Minnesota a State with 1 % Jewish Population had to choose between 2 Jews to elect their Senator.

Jews with any consciousness should recuse themselves from any & all dealings on US Foreign Policy especially to do with Muslim countries.

Friedman reporting from Iraq once told how the Iraqis referred to the American soldiers as "the Jews".

Perhaps Iraqis are more politically aware than the "dumbed down" Americans.

Jews understandably have a loyalty to Israel & this dual loyalty is what has led us into 2 wars & a possible 3rd war in Iran.

http://sabbah.biz/mt/archives/2009/12/08/the-deadly-embrace/

21st Century Reverse Pyramid Scam said...

Tommy from Philly says

Mr. Peas Prize do not look in the mirror you're not going to like what reflects back. You're story lines are more than fatigued, very worn and full of blubber.
Go back to robbing old lady's pocketbooks.....

"Mediocrity Is Unattainable In 21st Century America"



http://beforeitsnews.com/story/46670

Unknown said...

I have to somewhat agree with Bill from Saginaw that Hillary & Co. have co-opted Obama, rather than the "other way around" strategic and healing/conciliatory move it was, presumably, meant to be. A pity that the President's efforts to support negotiation and accommodation are falling on deaf ears in the beltway, or should we say below the belt way? Tom Friedman's column was about as ugly as some of his get.

M Henri Day said...

Robert Parry's conclusions concerning Mr Friedman's motives for his gratuitous attack on Messrs Lula da Silva and Erdogan are certainly warranted, as is Mr Parry's criticism of the prevailing mythology concerning last year's election in Iran, but his description of Mr Ahmadinejad as «a little-educated populist from the Tehran’s “street [sic !],”» is, alas, taken from the same propagandist bag of tricks as the description of the election above.
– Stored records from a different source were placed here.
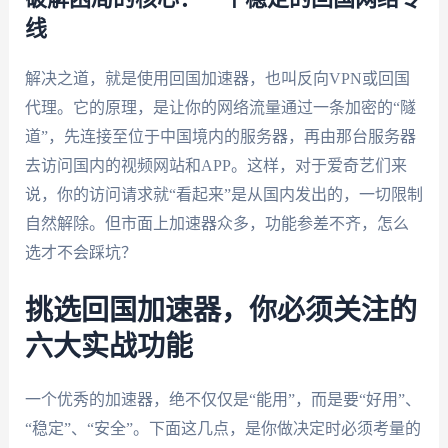
线
解决之道，就是使用回国加速器，也叫反向VPN或回国
代理。它的原理，是让你的网络流量通过一条加密的“隧
道”，先连接至位于中国境内的服务器，再由那台服务器
去访问国内的视频网站和APP。这样，对于爱奇艺们来
说，你的访问请求就“看起来”是从国内发出的，一切限制
自然解除。但市面上加速器众多，功能参差不齐，怎么
选才不会踩坑？
挑选回国加速器，你必须关注的
六大实战功能
一个优秀的加速器，绝不仅仅是“能用”，而是要“好用”、
“稳定”、“安全”。下面这几点，是你做决定时必须考量的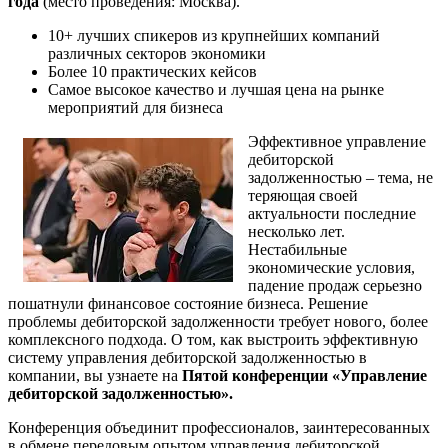
года
(место проведения: Москва).
10+ лучших спикеров из крупнейших компаний
различных секторов экономики
Более 10 практических кейсов
Самое высокое качество и лучшая цена на рынке
мероприятий для бизнеса
Эффективное управление
дебиторской
задолженностью – тема, не
теряющая своей
актуальности последние
несколько лет.
Нестабильные
экономические условия,
падение продаж серьезно
пошатнули финансовое состояние бизнеса. Решение
проблемы дебиторской задолженности требует нового, более
комплексного подхода. О том, как выстроить эффективную
систему управления дебиторской задолженностью в
компании, вы узнаете на
Пятой конференции «Управление
дебиторской задолженностью».
Конференция объединит профессионалов, заинтересованных
в обмене передовым опытом управления дебиторской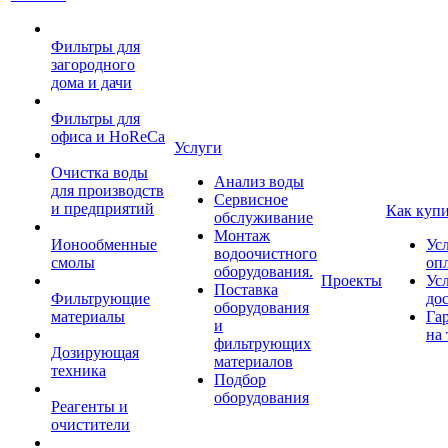
Фильтры для
загородного
дома и дачи
Фильтры для
офиса и HoReCa
Услуги
Очистка воды
Анализ воды
для производств
Сервисное
и предприятий
Как куп
обслуживание
Монтаж
Ионообменные
Ус
водоочистного
смолы
оп
оборудования.
Проекты
Ус
Поставка
Фильтрующие
до
оборудования
материалы
Га
и
на 
фильтрующих
Дозирующая
материалов
техника
Подбор
оборудования
Реагенты и
очистители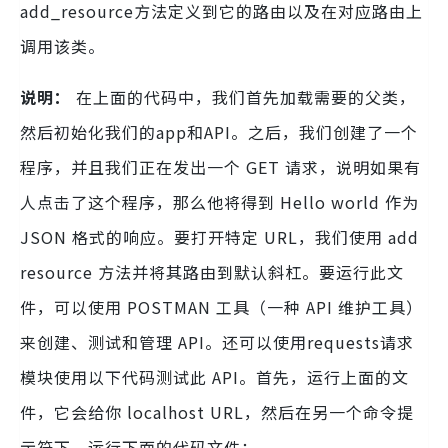
add_resource方法定义到它的路由以及在对应路由上
调用该类​。
说明：
在上面的代码中，我们首先加载需要的父类，
然后初始化我们的app和API。之后，我们创建了一个
程序，并且我们正在发出一个 GET 请求，说明如果有
人点击了这个程序，那么他将得到 Hello world 作为
JSON 格式的响应。要打开特定 URL，我们使用 add
resource 方法并将其路由到默认斜杠。要运行此文
件，可以使用 POSTMAN 工具（一种 API 维护工具）
来创建、测试和管理 API。还可以使用requests请求
模块使用以下代码测试此 API。首先，运行上面的文
件，它会给你 localhost URL，然后在另一个命令提
示符下，运行下面的代码文件：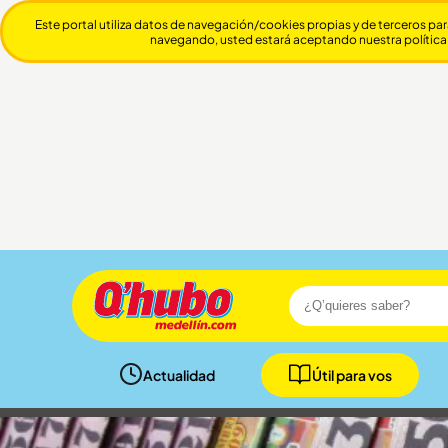
Este portal utiliza datos de navegación/cookies propias y de terceros par
navegando, usted estará aceptando nuestra política
Actualidad
Útil para vos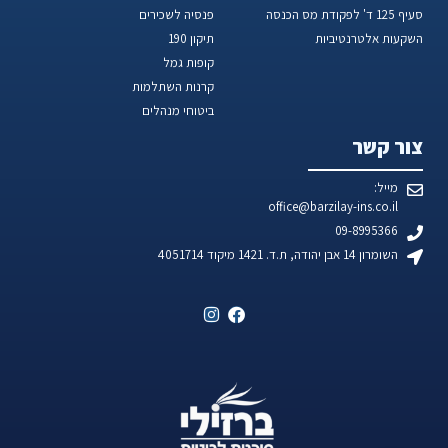
סעיף 125 ד' לפקודת מס הכנסה
פנסיה לשכירים
השקעות אלטרנטיביות
תיקון 190
קופות גמל
קרנות השתלמות
ביטוחי מנהלים
צור קשר
מייל:
office@barzilay-ins.co.il
09-8995366
השומרון 14 אבן יהודה, ת.ד. 1421 מיקוד 4051714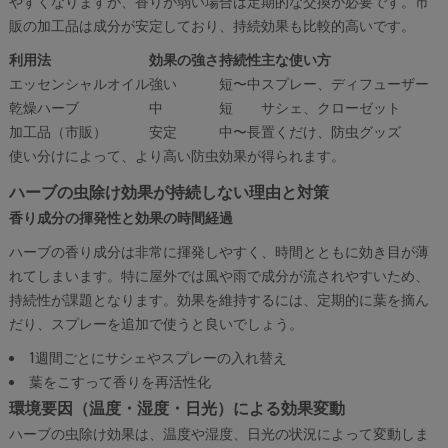
やすくなりますが、香りが弱い場合は定期的な交換が必要です。市
販の加工品は成分が安定しており、持続効果も比較的高いです。
利用法
効果の強さ
持続性
主な使い方
エッセンシャルオイル
強い
短〜中
スプレー、ディフューザー
乾燥ハーブ
中
短
サシェ、クローゼット
加工品（市販）
安定
中〜長
置くだけ、防虫グッズ
使い分けによって、より高い防虫効果が得られます。
ハーブの虫除け効果が持続しない理由と対策
香り成分の揮発性と効果の時間経過
ハーブの香り成分は非常に揮発しやすく、時間とともに効き目が薄
れてしまいます。特に屋外では風や雨で成分が流されやすいため、
持続性が課題となります。効果を維持するには、定期的に葉を摘ん
だり、スプレーを追加で使うと良いでしょう。
1週間ごとにサシェやスプレーの入れ替え
葉をこすって香りを再活性化
環境要因（温度・湿度・日光）による効果変動
ハーブの虫除け効果は、温度や湿度、日光の状況によって変動しま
In fact, in 1997 Mr Ahmadinejad earned a PhD in transportation engineering and planning from Iran University of Science and Technology, one of the country's leading educational institutions. Academically speaking, this achievement must rank at least as high as a certain Barack Obama's law degree from Harvard. Somehow, I doubt that Mr Parry would choose to describe Mr Obama as «little-educated» (neither, I suspect, would he choose to describe the latter as a «populist», but that's another matter). A pity to mar so valuable an article by such carelessness in describing a protagonist....

Henri

Florence Chan said...

Friedman is very influential due to his success in posing as a progressive environmentalist.

I wish people could pause and ask whether it's possible for someone who always advocates bombing to be a true environmentalist.